Bond mutual funds are like stock mutual funds except they invest in corporate or government bonds. A bond is like an I Owe You. You buy the bond and a company or government entity promises to pay you back your investment, with interest. Bond mutual funds focus on purchasing high-yielding bonds. In general, a bond mutual fund is slightly less risky than a stock mutual fund… but not always.
Stable value accounts and money market accounts are typically made up of certificates of place (CDs) and U.S. Treasury securities like Treasury Bills. Stable value accounts are very obtain and offer small and steady growth. You won’t get high overnight, but your money should be fairly safe from loss.
So what types of investment are right for you? Start by calculating your goals and deciding how much risk you are willing to accept.
calculating your willingness to take on risk is a meaningful factor. Why? The answer lies in the assumption of risk and return:
- If you stay conservative and invest in stable value funds, you will receive lower returns but also confront a lot less risk.
- If you buy a mix of conservative and aggressive investments, you will confront more risk but hopefully receive higher returns.
- If you invest aggressively you may receive higher returns, but you will confront a lot more risk.
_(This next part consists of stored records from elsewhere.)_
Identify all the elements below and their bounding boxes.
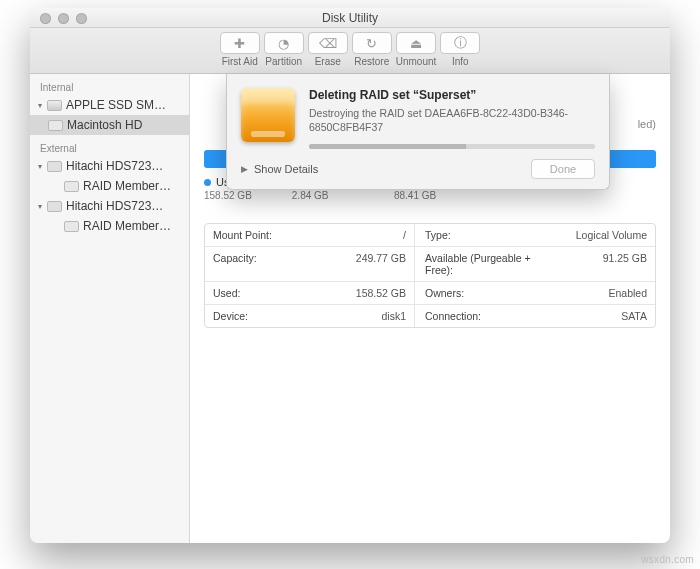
zoom-window-icon[interactable] xyxy=(76,13,87,24)
detail-key: Owners: xyxy=(415,282,555,304)
traffic-lights xyxy=(40,13,87,24)
unmount-button[interactable]: ⏏ Unmount xyxy=(396,32,437,67)
disclosure-triangle-icon[interactable]: ▾ xyxy=(36,101,43,110)
detail-val: 158.52 GB xyxy=(305,282,415,304)
window-title: Disk Utility xyxy=(322,11,378,25)
detail-key: Available (Purgeable + Free): xyxy=(415,247,555,281)
volume-icon xyxy=(48,120,63,131)
detail-val: 91.25 GB xyxy=(555,247,655,281)
table-row: Device: disk1 Connection: SATA xyxy=(205,305,655,327)
progress-bar xyxy=(309,144,595,149)
sidebar-item-label: RAID Member… xyxy=(83,179,183,193)
show-details-label: Show Details xyxy=(254,163,318,175)
sidebar-section-external: External xyxy=(30,141,189,156)
close-window-icon[interactable] xyxy=(40,13,51,24)
detail-key: Used: xyxy=(205,282,305,304)
sidebar-item-external-disk[interactable]: ▾ Hitachi HDS723… xyxy=(30,196,189,216)
sidebar-item-label: Hitachi HDS723… xyxy=(66,159,183,173)
stat-value: 2.84 GB xyxy=(292,190,354,201)
restore-icon: ↻ xyxy=(366,36,377,51)
sidebar-item-internal-disk[interactable]: ▾ APPLE SSD SM… xyxy=(30,95,189,115)
detail-val: Enabled xyxy=(555,282,655,304)
app-window: Disk Utility ✚ First Aid ◔ Partition ⌫ E… xyxy=(30,8,670,543)
disclosure-triangle-icon[interactable]: ▾ xyxy=(36,202,43,211)
sidebar: Internal ▾ APPLE SSD SM… Macintosh HD Ex… xyxy=(30,74,190,543)
table-row: Capacity: 249.77 GB Available (Purgeable… xyxy=(205,247,655,282)
toolbar: ✚ First Aid ◔ Partition ⌫ Erase ↻ Restor… xyxy=(30,28,670,74)
volume-icon xyxy=(64,181,79,192)
sheet-message: Destroying the RAID set DAEAA6FB-8C22-43… xyxy=(309,106,595,134)
details-table: Mount Point: / Type: Logical Volume Capa… xyxy=(204,223,656,328)
unmount-icon: ⏏ xyxy=(410,36,422,51)
erase-icon: ⌫ xyxy=(319,36,337,51)
sidebar-item-raid-member[interactable]: RAID Member… xyxy=(30,216,189,236)
progress-sheet: Deleting RAID set “Superset” Destroying … xyxy=(226,74,610,190)
done-label: Done xyxy=(550,163,576,175)
detail-val: 249.77 GB xyxy=(305,247,415,281)
detail-key: Type: xyxy=(415,224,555,246)
detail-val: disk1 xyxy=(305,305,415,327)
chevron-right-icon: ▶ xyxy=(241,164,248,174)
first-aid-button[interactable]: ✚ First Aid xyxy=(220,32,260,67)
table-row: Used: 158.52 GB Owners: Enabled xyxy=(205,282,655,305)
stat-value: 158.52 GB xyxy=(204,190,252,201)
sidebar-item-raid-member[interactable]: RAID Member… xyxy=(30,176,189,196)
hdd-disk-icon xyxy=(47,161,62,172)
detail-key: Connection: xyxy=(415,305,555,327)
done-button: Done xyxy=(531,159,595,179)
titlebar: Disk Utility xyxy=(30,8,670,28)
drive-icon xyxy=(241,88,295,142)
sidebar-item-label: Macintosh HD xyxy=(67,118,183,132)
partition-button[interactable]: ◔ Partition xyxy=(264,32,304,67)
sidebar-item-label: RAID Member… xyxy=(83,219,183,233)
detail-val: / xyxy=(305,224,415,246)
detail-val: SATA xyxy=(555,305,655,327)
detail-val: Logical Volume xyxy=(555,224,655,246)
sidebar-item-macintosh-hd[interactable]: Macintosh HD xyxy=(30,115,189,135)
sidebar-item-label: APPLE SSD SM… xyxy=(66,98,183,112)
disclosure-triangle-icon[interactable]: ▾ xyxy=(36,162,43,171)
sheet-title: Deleting RAID set “Superset” xyxy=(309,88,595,102)
info-icon: ⓘ xyxy=(454,34,467,52)
minimize-window-icon[interactable] xyxy=(58,13,69,24)
legend-dot-used-icon xyxy=(204,179,211,186)
detail-key: Mount Point: xyxy=(205,224,305,246)
table-row: Mount Point: / Type: Logical Volume xyxy=(205,224,655,247)
watermark: wsxdn.com xyxy=(641,554,694,565)
first-aid-icon: ✚ xyxy=(234,36,245,51)
sidebar-item-label: Hitachi HDS723… xyxy=(66,199,183,213)
ssd-disk-icon xyxy=(47,100,62,111)
hdd-disk-icon xyxy=(47,201,62,212)
info-button[interactable]: ⓘ Info xyxy=(440,32,480,67)
detail-key: Capacity: xyxy=(205,247,305,281)
show-details-toggle[interactable]: ▶ Show Details xyxy=(241,163,318,175)
sidebar-item-external-disk[interactable]: ▾ Hitachi HDS723… xyxy=(30,156,189,176)
stat-value: 88.41 GB xyxy=(394,190,436,201)
restore-button[interactable]: ↻ Restore xyxy=(352,32,392,67)
partition-icon: ◔ xyxy=(278,36,289,51)
detail-key: Device: xyxy=(205,305,305,327)
volume-icon xyxy=(64,221,79,232)
erase-button[interactable]: ⌫ Erase xyxy=(308,32,348,67)
sidebar-section-internal: Internal xyxy=(30,80,189,95)
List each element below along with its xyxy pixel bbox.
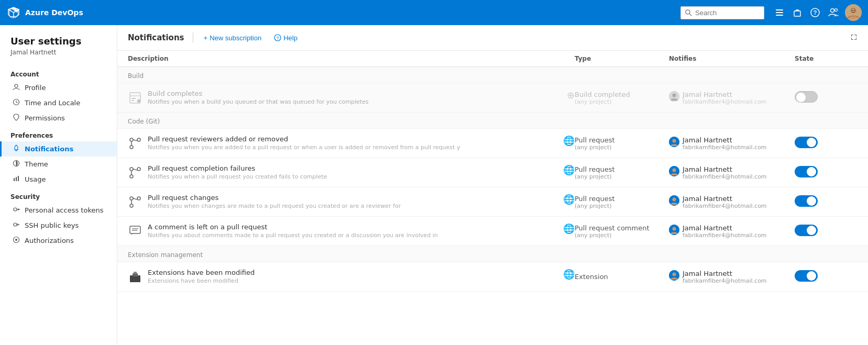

In general, the more you make the more you have to risk.
Keep in mind every investment involves some amount of risk. The longer you can stay invested (in other words, the longer until you retire), the more risk you can typically take on if your goal is to unprotected to higher returns.
For example, if you think you will need to start withdrawing money sooner instead of later, your willingness to take on risk should be lower, so you should probably choose investments like bond funds or stable value funds, since they tend to be less risky and provide comparatively stable returns.
If you have a lot of years of investing ahead of you, say fifteen to twenty or more, then you can in all likelihood provide to take a few more risks with your money. The longer your money is invested the more time you have to retrieve from losses.
Then think about your general feelings about investing. Risk tends to create stress and anxiety. Stressing over how your investments are performing is not particularly fun. Think about what level of risk you are comfortable with and then make your investments with that in mind. But keep in mind that most plans let you shift your money between funds a number of times each year – in some situations as often as you want – so if you change your mind about how to invest your money you can make changes to your investment allocations. Investment decisions aren’t forever.